Huang He, Chen Yahong, Yan Zhijun
School of Economics and Management, China University of Geosciences (Beijing), Beijing 100083, China.
School of Information, Beijing Wuzi University, Beijing 101149, China.
Appl Math Comput. 2021 Jun 1;398:125983. doi: 10.1016/j.amc.2021.125983. Epub 2021 Jan 17.

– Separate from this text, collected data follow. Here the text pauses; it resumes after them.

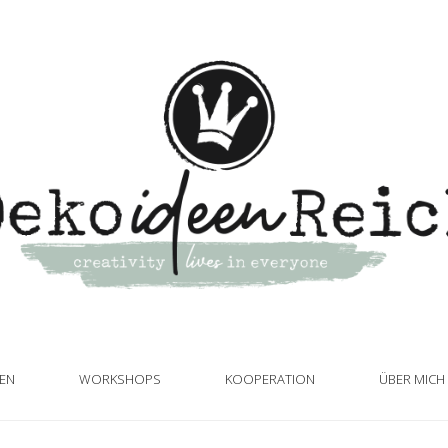
TEN
WORKSHOPS
KOOPERATION
ÜBER MICH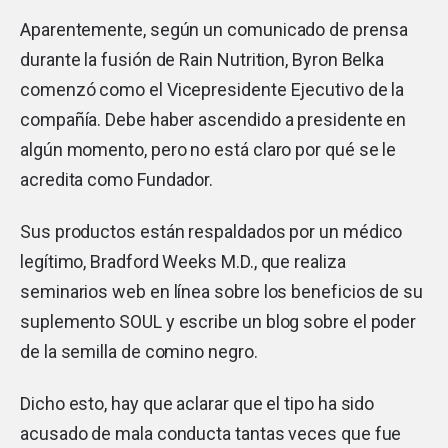
Aparentemente, según un comunicado de prensa
durante la fusión de Rain Nutrition, Byron Belka
comenzó como el Vicepresidente Ejecutivo de la
compañía. Debe haber ascendido a presidente en
algún momento, pero no está claro por qué se le
acredita como Fundador.
Sus productos están respaldados por un médico
legítimo, Bradford Weeks M.D., que realiza
seminarios web en línea sobre los beneficios de su
suplemento SOUL y escribe un blog sobre el poder
de la semilla de comino negro.
Dicho esto, hay que aclarar que el tipo ha sido
acusado de mala conducta tantas veces que fue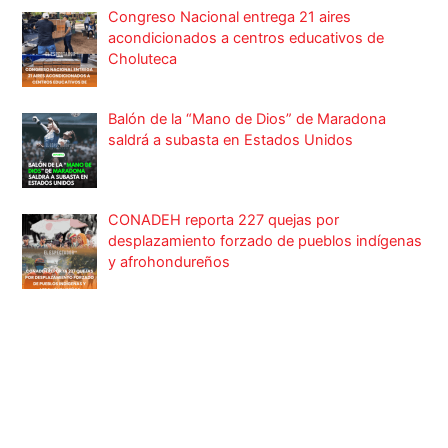
Congreso Nacional entrega 21 aires
acondicionados a centros educativos de
Choluteca
Balón de la “Mano de Dios” de Maradona
saldrá a subasta en Estados Unidos
CONADEH reporta 227 quejas por
desplazamiento forzado de pueblos indígenas
y afrohondureños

Social distancing can be divided into two categories: spontaneous social distancing adopted by the individuals themselves, and public social distancing promoted by the government. Both types of social distancing have been proved to suppress the spread of infectious disease effectively. While previous studies examined the impact of each social distancing separately, the simultaneous impacts of them are less studied. In this research, we develop a mathematical model to analyze how spontaneous social distancing and public social distancing simultaneously affect the outbreak threshold of an infectious disease with asymptomatic infection. A communication-contact two-layer network is constructed to consider the difference between spontaneous social distancing and public social distancing. Based on link overlap of the two layers, the two-layer network is divided into three subnetworks: communication-only network, contact-only network, and overlapped network. Our results show that public social distancing can significantly increase the outbreak threshold of an infectious disease. To achieve better control effect, the subnetwork of higher infection risk should be more targeted by public social distancing, but the subnetworks of lower infection risk shouldn't be overlooked. The impact of spontaneous social distancing is relatively weak. On the one hand, spontaneous social distancing in the communication-only network has no impact on the outbreak threshold of the infectious disease. On the other hand, the impact of spontaneous social distancing in the overlapped network is highly dependent on the detection of asymptomatic infection sources. Moreover, public social distancing collaborates with infection detection on controlling an infectious disease, but their impacts can't add up perfectly. Besides, public social distancing is slightly less effective than infection detection, because infection detection can also promote spontaneous social distancing.
个人自行采取的自发社交距离,以及政府推动的公共社交距离。这两种社交距离均已被证明能有效抑制传染病传播。以往研究分别考察了每种社交距离的影响,但对它们的同时影响研究较少。在本研究中,我们建立了一个数学模型,以分析自发社交距离和公共社交距离如何同时影响无症状感染传染病的爆发阈值。构建了一个通信 - 接触两层网络,以考虑自发社交距离和公共社交距离之间的差异。基于两层的链接重叠,将两层网络划分为三个子网:仅通信网络、仅接触网络和重叠网络。我们的结果表明,公共社交距离可显著提高传染病的爆发阈值。为实现更好的控制效果,公共社交距离应更有针对性地针对感染风险较高的子网,但感染风险较低的子网也不应被忽视。自发社交距离的影响相对较弱。一方面,仅通信网络中的自发社交距离对传染病的爆发阈值没有影响。另一方面,重叠网络中自发社交距离的影响高度依赖于无症状感染源的检测。此外,公共社交距离与感染检测在控制传染病方面相互协作,但其影响并非完全叠加。此外,公共社交距离的效果略低于感染检测,因为感染检测还能促进自发社交距离。